**WHAT TO PRODUCE**
Gather all lines from the material that contain the word "Cities".

**DATA TO EXAMINE**
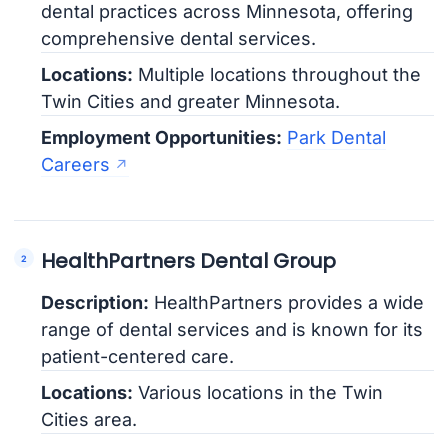
dental practices across Minnesota, offering
comprehensive dental services.
Locations:
Multiple locations throughout the
Twin Cities and greater Minnesota.
Employment Opportunities:
Park Dental
Careers
HealthPartners Dental Group
Description:
HealthPartners provides a wide
range of dental services and is known for its
patient-centered care.
Locations:
Various locations in the Twin
Cities area.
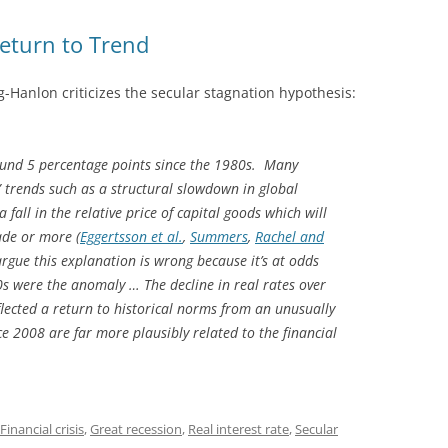
Return to Trend
-Hanlon criticizes the secular stagnation hypothesis:
round 5 percentage points since the 1980s. Many
” trends such as a structural slowdown in global
all in the relative price of capital goods which will
ade or more (
Eggertsson et al.
,
Summers
,
Rachel and
I argue this explanation is wrong because it’s at odds
s were the anomaly … The decline in real rates over
lected a return to historical norms from an unusually
nce 2008 are far more plausibly related to the financial
Financial crisis
,
Great recession
,
Real interest rate
,
Secular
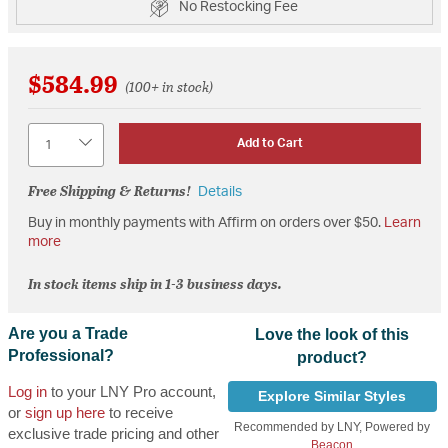
No Restocking Fee
$584.99
(100+ in stock)
Quantity
Add to Cart
Free Shipping & Returns!
Details
Buy in monthly payments with Affirm on orders over $50.
Learn
more
In stock items ship in 1-3 business days.
Are you a Trade
Love the look of this
Professional?
product?
Log in
to your LNY Pro account,
Explore Similar Styles
or
sign up here
to receive
Recommended by LNY, Powered by
exclusive trade pricing and other
Beacon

**RESULT BELOW**
Twin Cities and greater Minnesota.
Cities area.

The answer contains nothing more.